_GIVEN ENTRIES:_

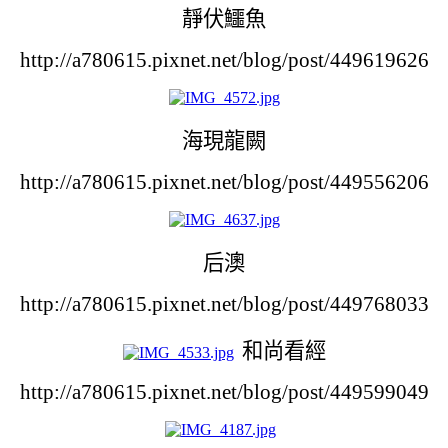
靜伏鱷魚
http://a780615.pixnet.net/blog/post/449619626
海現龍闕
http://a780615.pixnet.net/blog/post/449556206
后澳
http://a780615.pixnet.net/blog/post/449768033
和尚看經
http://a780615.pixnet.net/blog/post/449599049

...

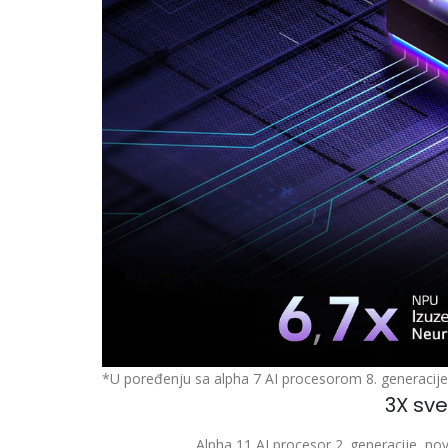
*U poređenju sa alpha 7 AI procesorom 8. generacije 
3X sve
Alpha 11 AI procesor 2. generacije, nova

_DIRECTIONS FOR THIS TASK:_
The answer must be every line from the records above that contains the word "blog", copied out.

_OUTPUT FOR THIS TASK:_
http://a780615.pixnet.net/blog/post/449619626
http://a780615.pixnet.net/blog/post/449556206
http://a780615.pixnet.net/blog/post/449768033
http://a780615.pixnet.net/blog/post/449599049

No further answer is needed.